:: DATASET EXTRACT ::

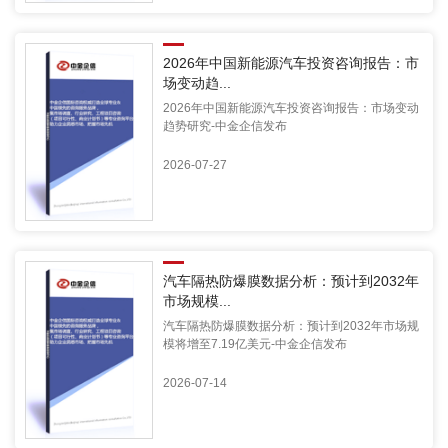
2026年中国新能源汽车投资咨询报告：市
场变动趋...
2026年中国新能源汽车投资咨询报告：市场变动
趋势研究-中金企信发布
2026-07-27
汽车隔热防爆膜数据分析：预计到2032年
市场规模...
汽车隔热防爆膜数据分析：预计到2032年市场规
模将增至7.19亿美元-中金企信发布
2026-07-14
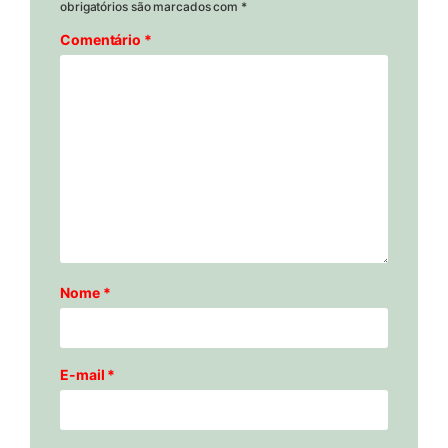
obrigatórios são marcados com
*
Comentário
*
Nome
*
E-mail
*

:::

#### TO DO:
Filter the records for the string "汽车隔热防爆膜数据分析" and copy every line that holds it.

#### SOLUTION TO THE EXERCISE:
汽车隔热防爆膜数据分析：预计到2032年
汽车隔热防爆膜数据分析：预计到2032年市场规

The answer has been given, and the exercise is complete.